Albert is a Machine No Duh

0323-ott-3rdprev

It’s been one of those weeks, you guys.  Just one of those blurry, groggy, “not good for employment, responsibilities or the welfare of perfectly innocent houseplants” kind of weeks.  I just cannot get my act together!  Surely, you all understand.  We’ve all been there.  Sometimes brains and bodies just have to shut it down and RECOVER.  For example, my depth perception and motor function have been so distorted that door frames might as well be keyholes.  As of Wednesday, I think I was still typing entire emails using nothing but suggested words from spell check.  

I HAVE BEEN A MESS. 

I mean, suuuure.  I might have overdone it a little bit with the sun and fun over the long weekend, but COME ON.  We’re all adults here!  I’m quite completely ashamed of my inability to rebound and rejoin the world of the mentally and physically competent. 

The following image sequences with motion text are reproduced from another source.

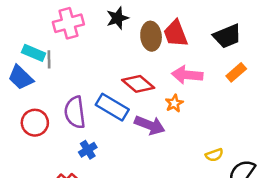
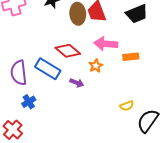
orange rectangle: (236, 72) -> (131, 57), moved, turned 35
purple arrow: (150, 125) -> (77, 83), size x0.6

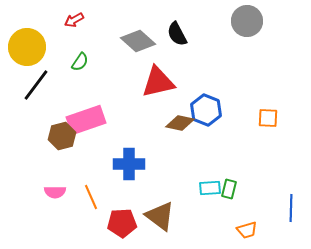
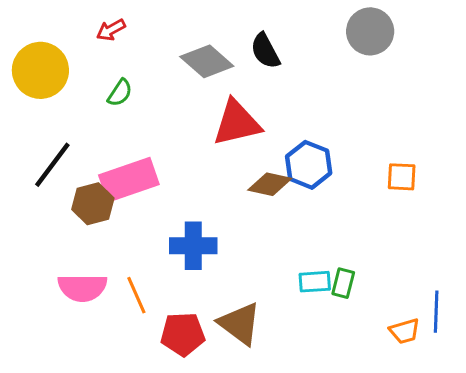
black line: (36, 85) -> (52, 165), moved
pink semicircle: (55, 192) -> (82, 288), size x1.5
orange trapezoid: (247, 230) -> (405, 331), moved

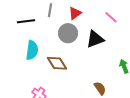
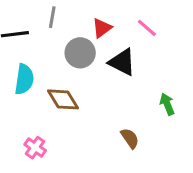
red triangle: (75, 13) -> (102, 28), moved
black triangle: (95, 39) -> (122, 62), turned 48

Basically, my point is that I’ve been doing a lot of thinking about this whole Albert Pujols “what broken bone I have no clue what you’re talking about or where you might have gotten that idea it’s clearly all a figment of your overactive and possibly hallucinogenic imagination please seriously stop doing drugs I’M FINE FOR REALZ” scenario and I’ve come to at least two conclusions. 

First of all, I am a HUUUUUGE pansy.  I develop a compound hangover from drinking beers in the sun for a couple of days and can barely manage to climb out of bed without the assistance of a large crane, a cattle prod and one of the Transformers. 

Meanwhile, THIS GUY! 

I really mean no disrespect to his obvious and well documented awesomeness, but does he have to be such a goddamn showoff?  The rest of us are just trying to GET THROUGH IT ALL.  I had a full ten minute phone conversation with a client yesterday in which I didn’t drool into the receiver or start reciting the alphabet and that is considered REAL PROGRESS!  Yet, he gets legitimate, and at certain points, career threatening injuries that he appears to just magically recover from overnight. I am MYSTIFIED.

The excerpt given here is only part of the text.